"""

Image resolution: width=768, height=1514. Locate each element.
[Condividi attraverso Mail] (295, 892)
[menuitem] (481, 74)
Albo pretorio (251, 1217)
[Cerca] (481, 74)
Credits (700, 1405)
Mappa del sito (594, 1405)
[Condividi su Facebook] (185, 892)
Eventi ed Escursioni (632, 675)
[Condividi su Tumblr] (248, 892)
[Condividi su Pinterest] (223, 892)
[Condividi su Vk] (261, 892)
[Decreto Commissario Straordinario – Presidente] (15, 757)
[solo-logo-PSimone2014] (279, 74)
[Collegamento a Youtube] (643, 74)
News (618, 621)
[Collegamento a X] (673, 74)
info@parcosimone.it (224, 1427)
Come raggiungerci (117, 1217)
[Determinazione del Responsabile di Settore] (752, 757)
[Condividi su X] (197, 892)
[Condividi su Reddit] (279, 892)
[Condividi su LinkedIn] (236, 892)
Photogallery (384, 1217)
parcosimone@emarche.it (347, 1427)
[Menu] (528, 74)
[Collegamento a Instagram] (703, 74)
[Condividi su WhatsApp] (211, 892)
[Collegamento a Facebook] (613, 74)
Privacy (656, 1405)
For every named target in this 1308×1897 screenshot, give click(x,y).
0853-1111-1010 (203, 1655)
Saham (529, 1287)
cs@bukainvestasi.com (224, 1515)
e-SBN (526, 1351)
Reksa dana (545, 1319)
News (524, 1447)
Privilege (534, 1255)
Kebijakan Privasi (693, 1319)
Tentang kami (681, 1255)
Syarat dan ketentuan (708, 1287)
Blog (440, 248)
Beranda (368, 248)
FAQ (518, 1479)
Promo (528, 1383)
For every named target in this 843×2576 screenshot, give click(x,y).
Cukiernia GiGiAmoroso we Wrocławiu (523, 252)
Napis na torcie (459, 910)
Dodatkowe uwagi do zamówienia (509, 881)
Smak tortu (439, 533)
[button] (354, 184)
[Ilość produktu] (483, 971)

"""

▶ _Exercise aim_:
Repeat exactly, please, each line from the beginning of the data through the line with "[Condividi su Pinterest] (223, 892)" in it, and only those lines.

▶ _Output for this task_:
Image resolution: width=768, height=1514. Locate each element.
[Condividi attraverso Mail] (295, 892)
[menuitem] (481, 74)
Albo pretorio (251, 1217)
[Cerca] (481, 74)
Credits (700, 1405)
Mappa del sito (594, 1405)
[Condividi su Facebook] (185, 892)
Eventi ed Escursioni (632, 675)
[Condividi su Tumblr] (248, 892)
[Condividi su Pinterest] (223, 892)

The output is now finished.